I'm reading the mean value theorem for integrals and its proof:
The theorem assumes that $\varphi \in C(I, \mathbb{R})$ where $I=[\alpha, \beta] \subseteq \mathbb R$. Throughout the proof, I have not seen the continuity of $\varphi$ is used elsewhere. Hence, I though that it's sufficient for $\varphi$ to be jump continuous.
Could you please confirm if my observation is correct?
On
The continuity is used to prove that if $\phi(x)>0$ for some $x$ then exists a neighborhood $J:=(x-t,x+t)$ of $x$ such that $\phi(x)>0,\forall x \in J$
So the integral will be positive,since $\phi$ is non-negative in general.
If $\phi$ is zero,then this case is covered in the proof.
If $\phi$ is not everywhere continuous then there are two cases:
If $\phi$ is positive for only finite $x$'s and $\phi$ is not continuous at that points,then this case is covered as the case where $\phi=0$
If $\phi$ is positive gain for finite $x$'s and is continuous at one such point,then will exists a neighborhood again where $\phi$ is poisitive,so the same argument is applied.
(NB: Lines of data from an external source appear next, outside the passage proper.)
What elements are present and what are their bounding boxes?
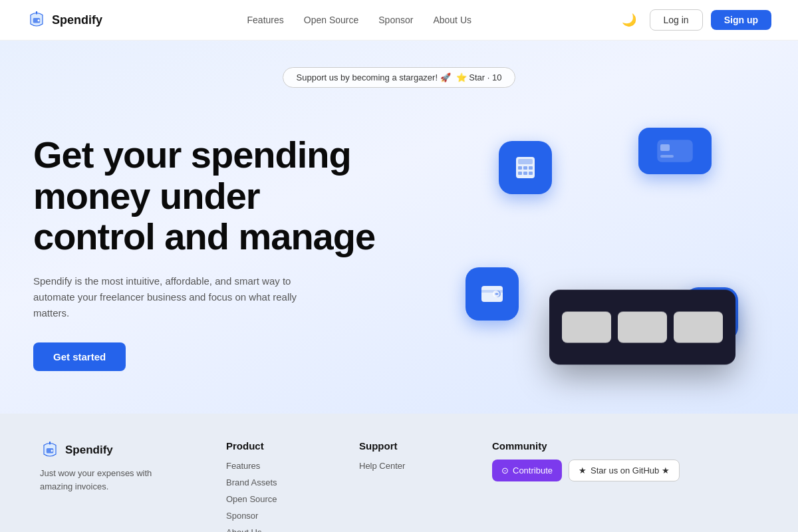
hero-subtitle: Spendify is the most intuitive, affordab… bbox=[33, 273, 326, 321]
footer-support-col: Support Help Center bbox=[359, 440, 439, 471]
signup-button[interactable]: Sign up bbox=[711, 10, 771, 30]
footer-link-about-us[interactable]: About Us bbox=[226, 527, 306, 532]
svg-rect-13 bbox=[660, 155, 674, 158]
hero-text: Get your spending money under control an… bbox=[33, 121, 379, 371]
footer-link-sponsor[interactable]: Sponsor bbox=[226, 511, 306, 521]
app-icon-wallet bbox=[466, 267, 519, 321]
svg-rect-6 bbox=[523, 166, 527, 170]
svg-rect-10 bbox=[529, 172, 533, 175]
nav-link-sponsor[interactable]: Sponsor bbox=[378, 15, 413, 25]
github-label: Star us on GitHub ★ bbox=[591, 466, 670, 475]
svg-rect-4 bbox=[518, 159, 533, 164]
footer-link-brand-assets[interactable]: Brand Assets bbox=[226, 477, 306, 487]
nav-link-features[interactable]: Features bbox=[247, 15, 284, 25]
nav-menu: Features Open Source Sponsor About Us bbox=[247, 14, 472, 26]
brand-name: Spendify bbox=[52, 13, 102, 27]
nav-item-opensource[interactable]: Open Source bbox=[304, 14, 359, 26]
get-started-button[interactable]: Get started bbox=[33, 342, 126, 371]
footer-link-open-source[interactable]: Open Source bbox=[226, 494, 306, 504]
hero-section: Support us by becoming a stargazer! 🚀 ⭐ … bbox=[0, 41, 798, 414]
footer-support-title: Support bbox=[359, 440, 439, 452]
nav-item-features[interactable]: Features bbox=[247, 14, 284, 26]
svg-rect-12 bbox=[660, 144, 670, 151]
svg-point-1 bbox=[38, 19, 40, 21]
brand-logo[interactable]: Spendify bbox=[27, 10, 102, 30]
footer-product-col: Product Features Brand Assets Open Sourc… bbox=[226, 440, 306, 532]
footer-community-title: Community bbox=[492, 440, 680, 452]
github-star-count: ⭐ Star · 10 bbox=[456, 72, 502, 82]
svg-rect-8 bbox=[518, 172, 522, 175]
hero-illustration bbox=[446, 121, 765, 374]
github-star-button[interactable]: ★ Star us on GitHub ★ bbox=[569, 460, 680, 481]
contribute-button[interactable]: ⊙ Contribute bbox=[492, 460, 562, 481]
navbar-actions: 🌙 Log in Sign up bbox=[616, 9, 771, 31]
hero-title: Get your spending money under control an… bbox=[33, 134, 379, 257]
footer-logo-icon bbox=[40, 440, 60, 460]
svg-rect-5 bbox=[518, 166, 522, 170]
footer-brand-title: Spendify bbox=[40, 440, 173, 460]
nav-link-aboutus[interactable]: About Us bbox=[433, 15, 471, 25]
contribute-label: Contribute bbox=[513, 466, 553, 475]
app-icon-calculator bbox=[499, 141, 552, 194]
dark-mode-toggle[interactable]: 🌙 bbox=[616, 10, 642, 30]
svg-rect-7 bbox=[529, 166, 533, 170]
footer-brand: Spendify Just wow your expenses with ama… bbox=[40, 440, 173, 493]
app-icon-card bbox=[638, 128, 712, 174]
phone-card-3 bbox=[674, 312, 723, 343]
phone-device bbox=[549, 290, 735, 365]
footer-brand-desc: Just wow your expenses with amazing invo… bbox=[40, 467, 173, 493]
footer-brand-name: Spendify bbox=[65, 444, 113, 457]
hero-content: Get your spending money under control an… bbox=[33, 121, 765, 374]
svg-point-2 bbox=[36, 11, 37, 13]
phone-card-1 bbox=[562, 312, 611, 343]
svg-point-22 bbox=[51, 450, 53, 452]
svg-rect-9 bbox=[523, 172, 527, 175]
login-button[interactable]: Log in bbox=[650, 9, 703, 31]
navbar: Spendify Features Open Source Sponsor Ab… bbox=[0, 0, 798, 41]
spendify-logo-icon bbox=[27, 10, 47, 30]
footer-link-features[interactable]: Features bbox=[226, 461, 306, 471]
nav-item-aboutus[interactable]: About Us bbox=[433, 14, 471, 26]
footer-link-help-center[interactable]: Help Center bbox=[359, 461, 439, 471]
stargazer-banner[interactable]: Support us by becoming a stargazer! 🚀 ⭐ … bbox=[283, 67, 516, 88]
contribute-icon: ⊙ bbox=[501, 466, 509, 475]
phone-card-2 bbox=[618, 312, 667, 343]
footer-product-title: Product bbox=[226, 440, 306, 452]
nav-link-opensource[interactable]: Open Source bbox=[304, 15, 359, 25]
svg-point-23 bbox=[49, 442, 51, 443]
footer: Spendify Just wow your expenses with ama… bbox=[0, 414, 798, 532]
nav-item-sponsor[interactable]: Sponsor bbox=[378, 14, 413, 26]
stargazer-text: Support us by becoming a stargazer! 🚀 bbox=[297, 72, 451, 82]
footer-community-buttons: ⊙ Contribute ★ Star us on GitHub ★ bbox=[492, 460, 680, 481]
github-icon: ★ bbox=[579, 466, 587, 475]
footer-community-col: Community ⊙ Contribute ★ Star us on GitH… bbox=[492, 440, 680, 481]
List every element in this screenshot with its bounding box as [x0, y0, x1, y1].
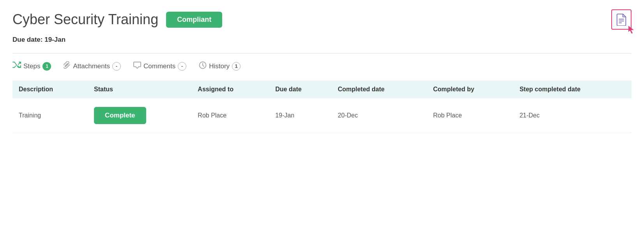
tab-attachments-label: Attachments — [73, 62, 110, 70]
table-header: Description Status Assigned to Due date … — [12, 80, 632, 98]
tab-history[interactable]: History 1 — [199, 61, 241, 71]
col-step-completed-date: Step completed date — [513, 80, 632, 98]
tab-history-label: History — [209, 62, 230, 70]
tab-steps-badge: 1 — [42, 62, 51, 71]
col-due-date: Due date — [269, 80, 331, 98]
compliant-badge[interactable]: Compliant — [166, 12, 222, 28]
col-completed-by: Completed by — [427, 80, 513, 98]
table-body: Training Complete Rob Place 19-Jan 20-De… — [12, 98, 632, 133]
paperclip-icon — [64, 61, 71, 71]
table-row: Training Complete Rob Place 19-Jan 20-De… — [12, 98, 632, 133]
header-left: Cyber Security Training Compliant — [12, 11, 222, 28]
col-status: Status — [88, 80, 191, 98]
tab-comments[interactable]: Comments - — [133, 62, 186, 71]
cell-completed-date: 20-Dec — [331, 98, 427, 133]
comment-icon — [133, 62, 141, 71]
cell-assigned-to: Rob Place — [191, 98, 269, 133]
pdf-export-button[interactable] — [611, 9, 632, 30]
cell-due-date: 19-Jan — [269, 98, 331, 133]
steps-table: Description Status Assigned to Due date … — [12, 80, 632, 133]
tab-steps-label: Steps — [23, 62, 40, 70]
cell-status: Complete — [88, 98, 191, 133]
page-container: Cyber Security Training Compliant Due da… — [0, 0, 644, 142]
pdf-document-icon — [616, 13, 627, 26]
cell-description: Training — [12, 98, 88, 133]
tab-attachments[interactable]: Attachments - — [64, 61, 121, 71]
tab-comments-badge: - — [178, 62, 186, 71]
section-divider — [12, 53, 632, 53]
header-row: Cyber Security Training Compliant — [12, 9, 632, 30]
due-date-label: Due date: 19-Jan — [12, 36, 632, 44]
shuffle-icon — [12, 62, 21, 71]
page-title: Cyber Security Training — [12, 11, 158, 28]
tab-comments-label: Comments — [143, 62, 175, 70]
tab-attachments-badge: - — [112, 62, 121, 71]
pdf-button-wrapper — [611, 9, 632, 30]
tab-history-badge: 1 — [232, 62, 241, 71]
col-assigned-to: Assigned to — [191, 80, 269, 98]
cell-completed-by: Rob Place — [427, 98, 513, 133]
col-completed-date: Completed date — [331, 80, 427, 98]
tab-steps[interactable]: Steps 1 — [12, 62, 51, 71]
cell-step-completed-date: 21-Dec — [513, 98, 632, 133]
col-description: Description — [12, 80, 88, 98]
tabs-row: Steps 1 Attachments - Comments - — [12, 61, 632, 71]
complete-status-button[interactable]: Complete — [94, 107, 146, 124]
clock-icon — [199, 61, 207, 71]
As it is mentioned in the comments and in the other answer,$f$ must be continuous.
Right, $\varphi$ need not be continuous.
But it must be such that the two integrals exist. (So it is enough that $\varphi$ be Lebesgue integrable. But probably you learn this theorem before you learn about the Lebesgue integral.)
However, $f$ must be continuous to let us use the intermediate value theorem.